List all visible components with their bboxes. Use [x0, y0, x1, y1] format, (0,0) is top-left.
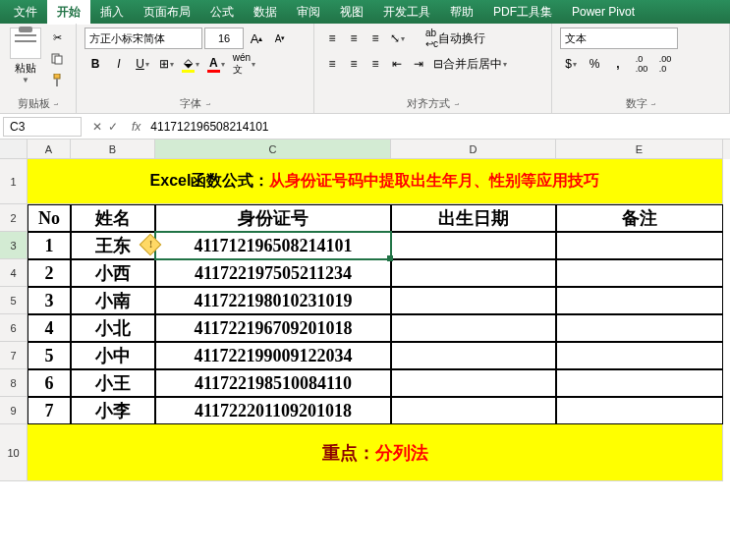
align-middle-button[interactable]: ≡ — [344, 29, 364, 47]
indent-decrease-button[interactable]: ⇤ — [387, 55, 407, 73]
tab-file[interactable]: 文件 — [4, 0, 47, 25]
tab-formulas[interactable]: 公式 — [200, 0, 244, 25]
table-cell-birth[interactable] — [391, 342, 556, 369]
table-cell-birth[interactable] — [391, 287, 556, 314]
worksheet-grid[interactable]: A B C D E 1 Excel函数公式：从身份证号码中提取出生年月、性别等应… — [0, 140, 730, 481]
table-cell-id[interactable]: 411722197505211234 — [155, 259, 391, 287]
bold-button[interactable]: B — [84, 53, 106, 75]
table-cell-note[interactable] — [556, 287, 723, 314]
row-header-5[interactable]: 5 — [0, 287, 28, 314]
table-cell-note[interactable] — [556, 314, 723, 342]
font-name-select[interactable] — [84, 28, 202, 49]
table-cell-note[interactable] — [556, 397, 723, 424]
chevron-down-icon[interactable]: ▼ — [22, 76, 29, 84]
tab-data[interactable]: 数据 — [244, 0, 287, 25]
comma-button[interactable]: , — [607, 53, 629, 75]
fill-color-button[interactable]: ⬙▾ — [179, 53, 202, 75]
table-cell-no[interactable]: 5 — [28, 342, 71, 369]
clipboard-dialog-icon[interactable]: ⨼ — [53, 98, 58, 109]
col-header-e[interactable]: E — [556, 140, 723, 159]
align-right-button[interactable]: ≡ — [365, 55, 385, 73]
table-cell-no[interactable]: 1 — [28, 232, 71, 259]
format-painter-button[interactable] — [46, 71, 68, 90]
tab-layout[interactable]: 页面布局 — [134, 0, 200, 25]
row-header-1[interactable]: 1 — [0, 159, 28, 204]
table-cell-birth[interactable] — [391, 314, 556, 342]
merge-center-button[interactable]: ⊟ 合并后居中▾ — [430, 53, 510, 75]
formula-input[interactable]: 411712196508214101 — [146, 118, 730, 136]
tab-pdf[interactable]: PDF工具集 — [483, 0, 562, 25]
table-cell-birth[interactable] — [391, 369, 556, 397]
decrease-font-button[interactable]: A▾ — [269, 28, 291, 49]
number-dialog-icon[interactable]: ⨼ — [650, 98, 655, 109]
currency-button[interactable]: $▾ — [560, 53, 582, 75]
table-cell-id[interactable]: 411722196709201018 — [155, 314, 391, 342]
align-center-button[interactable]: ≡ — [344, 55, 364, 73]
italic-button[interactable]: I — [108, 53, 130, 75]
tab-insert[interactable]: 插入 — [90, 0, 134, 25]
title-cell[interactable]: Excel函数公式：从身份证号码中提取出生年月、性别等应用技巧 — [28, 159, 723, 204]
tab-review[interactable]: 审阅 — [287, 0, 330, 25]
tab-help[interactable]: 帮助 — [440, 0, 483, 25]
row-header-7[interactable]: 7 — [0, 342, 28, 369]
header-id[interactable]: 身份证号 — [155, 204, 391, 232]
table-cell-no[interactable]: 3 — [28, 287, 71, 314]
decrease-decimal-button[interactable]: .00.0 — [654, 53, 676, 75]
number-format-select[interactable] — [560, 28, 678, 49]
table-cell-name[interactable]: 小南 — [71, 287, 155, 314]
wrap-text-button[interactable]: ab↩c 自动换行 — [422, 28, 488, 49]
table-cell-note[interactable] — [556, 259, 723, 287]
table-cell-id[interactable]: 411712196508214101 — [155, 232, 391, 259]
col-header-c[interactable]: C — [155, 140, 391, 159]
table-cell-name[interactable]: 小西 — [71, 259, 155, 287]
table-cell-no[interactable]: 6 — [28, 369, 71, 397]
paste-button[interactable]: 粘贴 ▼ — [8, 28, 42, 84]
header-note[interactable]: 备注 — [556, 204, 723, 232]
tab-dev[interactable]: 开发工具 — [373, 0, 440, 25]
tab-home[interactable]: 开始 — [47, 0, 90, 25]
row-header-4[interactable]: 4 — [0, 259, 28, 287]
font-color-button[interactable]: A▾ — [204, 53, 228, 75]
tab-view[interactable]: 视图 — [330, 0, 373, 25]
table-cell-name[interactable]: 小李 — [71, 397, 155, 424]
table-cell-id[interactable]: 411722199009122034 — [155, 342, 391, 369]
tab-powerpivot[interactable]: Power Pivot — [562, 1, 645, 23]
fx-icon[interactable]: fx — [126, 120, 146, 134]
table-cell-birth[interactable] — [391, 259, 556, 287]
underline-button[interactable]: U▾ — [132, 53, 153, 75]
cut-button[interactable]: ✂ — [46, 28, 68, 47]
row-header-2[interactable]: 2 — [0, 204, 28, 232]
indent-increase-button[interactable]: ⇥ — [409, 55, 428, 73]
row-header-6[interactable]: 6 — [0, 314, 28, 342]
align-bottom-button[interactable]: ≡ — [365, 29, 385, 47]
align-dialog-icon[interactable]: ⨼ — [454, 98, 459, 109]
table-cell-id[interactable]: 411722201109201018 — [155, 397, 391, 424]
phonetic-button[interactable]: wén文▾ — [230, 53, 258, 75]
header-name[interactable]: 姓名 — [71, 204, 155, 232]
table-cell-note[interactable] — [556, 232, 723, 259]
increase-font-button[interactable]: A▴ — [246, 28, 267, 49]
align-top-button[interactable]: ≡ — [322, 29, 342, 47]
table-cell-no[interactable]: 4 — [28, 314, 71, 342]
table-cell-name[interactable]: 小北 — [71, 314, 155, 342]
table-cell-note[interactable] — [556, 342, 723, 369]
select-all-corner[interactable] — [0, 140, 28, 159]
row-header-10[interactable]: 10 — [0, 424, 28, 481]
header-birth[interactable]: 出生日期 — [391, 204, 556, 232]
align-left-button[interactable]: ≡ — [322, 55, 342, 73]
accept-formula-button[interactable]: ✓ — [108, 120, 118, 134]
table-cell-note[interactable] — [556, 369, 723, 397]
col-header-a[interactable]: A — [28, 140, 71, 159]
cancel-formula-button[interactable]: ✕ — [92, 120, 102, 134]
font-size-select[interactable] — [204, 28, 244, 49]
table-cell-id[interactable]: 411722198510084110 — [155, 369, 391, 397]
table-cell-id[interactable]: 411722198010231019 — [155, 287, 391, 314]
row-header-3[interactable]: 3 — [0, 232, 28, 259]
table-cell-birth[interactable] — [391, 232, 556, 259]
table-cell-no[interactable]: 7 — [28, 397, 71, 424]
col-header-d[interactable]: D — [391, 140, 556, 159]
copy-button[interactable] — [46, 49, 68, 69]
orientation-button[interactable]: ⤡▾ — [387, 29, 407, 47]
font-dialog-icon[interactable]: ⨼ — [205, 98, 210, 109]
footer-cell[interactable]: 重点：分列法 — [28, 424, 723, 481]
§ §
- [Task item]:
Repeat each entry exactly as given; no pictures belong in the copy.

- [Result of this exercise]:
List all visible components with their bboxes. Use [x0, y0, x1, y1] format, (0,0) is top-left.
align-middle-button[interactable]: ≡ — [344, 29, 364, 47]
indent-decrease-button[interactable]: ⇤ — [387, 55, 407, 73]
tab-file[interactable]: 文件 — [4, 0, 47, 25]
tab-formulas[interactable]: 公式 — [200, 0, 244, 25]
table-cell-birth[interactable] — [391, 342, 556, 369]
table-cell-birth[interactable] — [391, 287, 556, 314]
worksheet-grid[interactable]: A B C D E 1 Excel函数公式：从身份证号码中提取出生年月、性别等应… — [0, 140, 730, 481]
table-cell-id[interactable]: 411722197505211234 — [155, 259, 391, 287]
bold-button[interactable]: B — [84, 53, 106, 75]
table-cell-note[interactable] — [556, 287, 723, 314]
row-header-5[interactable]: 5 — [0, 287, 28, 314]
table-cell-note[interactable] — [556, 314, 723, 342]
font-name-select[interactable] — [84, 28, 202, 49]
table-cell-note[interactable] — [556, 397, 723, 424]
chevron-down-icon[interactable]: ▼ — [22, 76, 29, 84]
tab-data[interactable]: 数据 — [244, 0, 287, 25]
comma-button[interactable]: , — [607, 53, 629, 75]
fill-color-button[interactable]: ⬙▾ — [179, 53, 202, 75]
table-cell-no[interactable]: 5 — [28, 342, 71, 369]
clipboard-dialog-icon[interactable]: ⨼ — [53, 98, 58, 109]
col-header-e[interactable]: E — [556, 140, 723, 159]
align-right-button[interactable]: ≡ — [365, 55, 385, 73]
table-cell-no[interactable]: 1 — [28, 232, 71, 259]
format-painter-button[interactable] — [46, 71, 68, 90]
tab-layout[interactable]: 页面布局 — [134, 0, 200, 25]
row-header-1[interactable]: 1 — [0, 159, 28, 204]
table-cell-birth[interactable] — [391, 314, 556, 342]
merge-center-button[interactable]: ⊟ 合并后居中▾ — [430, 53, 510, 75]
formula-input[interactable]: 411712196508214101 — [146, 118, 730, 136]
tab-pdf[interactable]: PDF工具集 — [483, 0, 562, 25]
table-cell-birth[interactable] — [391, 369, 556, 397]
decrease-font-button[interactable]: A▾ — [269, 28, 291, 49]
number-dialog-icon[interactable]: ⨼ — [650, 98, 655, 109]
currency-button[interactable]: $▾ — [560, 53, 582, 75]
table-cell-id[interactable]: 411722196709201018 — [155, 314, 391, 342]
align-center-button[interactable]: ≡ — [344, 55, 364, 73]
italic-button[interactable]: I — [108, 53, 130, 75]
tab-insert[interactable]: 插入 — [90, 0, 134, 25]
title-cell[interactable]: Excel函数公式：从身份证号码中提取出生年月、性别等应用技巧 — [28, 159, 723, 204]
tab-review[interactable]: 审阅 — [287, 0, 330, 25]
tab-help[interactable]: 帮助 — [440, 0, 483, 25]
row-header-7[interactable]: 7 — [0, 342, 28, 369]
header-id[interactable]: 身份证号 — [155, 204, 391, 232]
table-cell-no[interactable]: 3 — [28, 287, 71, 314]
decrease-decimal-button[interactable]: .00.0 — [654, 53, 676, 75]
number-format-select[interactable] — [560, 28, 678, 49]
table-cell-name[interactable]: 小南 — [71, 287, 155, 314]
wrap-text-button[interactable]: ab↩c 自动换行 — [422, 28, 488, 49]
table-cell-note[interactable] — [556, 259, 723, 287]
table-cell-id[interactable]: 411712196508214101 — [155, 232, 391, 259]
col-header-c[interactable]: C — [155, 140, 391, 159]
table-cell-name[interactable]: 小西 — [71, 259, 155, 287]
table-cell-no[interactable]: 6 — [28, 369, 71, 397]
paste-button[interactable]: 粘贴 ▼ — [8, 28, 42, 84]
header-note[interactable]: 备注 — [556, 204, 723, 232]
tab-dev[interactable]: 开发工具 — [373, 0, 440, 25]
tab-home[interactable]: 开始 — [47, 0, 90, 25]
row-header-4[interactable]: 4 — [0, 259, 28, 287]
font-color-button[interactable]: A▾ — [204, 53, 228, 75]
tab-view[interactable]: 视图 — [330, 0, 373, 25]
table-cell-name[interactable]: 小李 — [71, 397, 155, 424]
table-cell-id[interactable]: 411722199009122034 — [155, 342, 391, 369]
tab-powerpivot[interactable]: Power Pivot — [562, 1, 645, 23]
fx-icon[interactable]: fx — [126, 120, 146, 134]
table-cell-birth[interactable] — [391, 259, 556, 287]
underline-button[interactable]: U▾ — [132, 53, 153, 75]
cut-button[interactable]: ✂ — [46, 28, 68, 47]
row-header-2[interactable]: 2 — [0, 204, 28, 232]
indent-increase-button[interactable]: ⇥ — [409, 55, 428, 73]
row-header-6[interactable]: 6 — [0, 314, 28, 342]
align-bottom-button[interactable]: ≡ — [365, 29, 385, 47]
align-dialog-icon[interactable]: ⨼ — [454, 98, 459, 109]
table-cell-id[interactable]: 411722201109201018 — [155, 397, 391, 424]
phonetic-button[interactable]: wén文▾ — [230, 53, 258, 75]
header-name[interactable]: 姓名 — [71, 204, 155, 232]
table-cell-note[interactable] — [556, 232, 723, 259]
increase-font-button[interactable]: A▴ — [246, 28, 267, 49]
align-top-button[interactable]: ≡ — [322, 29, 342, 47]
table-cell-no[interactable]: 4 — [28, 314, 71, 342]
table-cell-name[interactable]: 小北 — [71, 314, 155, 342]
table-cell-note[interactable] — [556, 342, 723, 369]
select-all-corner[interactable] — [0, 140, 28, 159]
row-header-10[interactable]: 10 — [0, 424, 28, 481]
header-birth[interactable]: 出生日期 — [391, 204, 556, 232]
align-left-button[interactable]: ≡ — [322, 55, 342, 73]
accept-formula-button[interactable]: ✓ — [108, 120, 118, 134]
table-cell-note[interactable] — [556, 369, 723, 397]
col-header-a[interactable]: A — [28, 140, 71, 159]
cancel-formula-button[interactable]: ✕ — [92, 120, 102, 134]
font-size-select[interactable] — [204, 28, 244, 49]
table-cell-id[interactable]: 411722198510084110 — [155, 369, 391, 397]
table-cell-id[interactable]: 411722198010231019 — [155, 287, 391, 314]
row-header-3[interactable]: 3 — [0, 232, 28, 259]
table-cell-birth[interactable] — [391, 232, 556, 259]
table-cell-no[interactable]: 7 — [28, 397, 71, 424]
col-header-d[interactable]: D — [391, 140, 556, 159]
copy-button[interactable] — [46, 49, 68, 69]
orientation-button[interactable]: ⤡▾ — [387, 29, 407, 47]
font-dialog-icon[interactable]: ⨼ — [205, 98, 210, 109]
footer-cell[interactable]: 重点：分列法 — [28, 424, 723, 481]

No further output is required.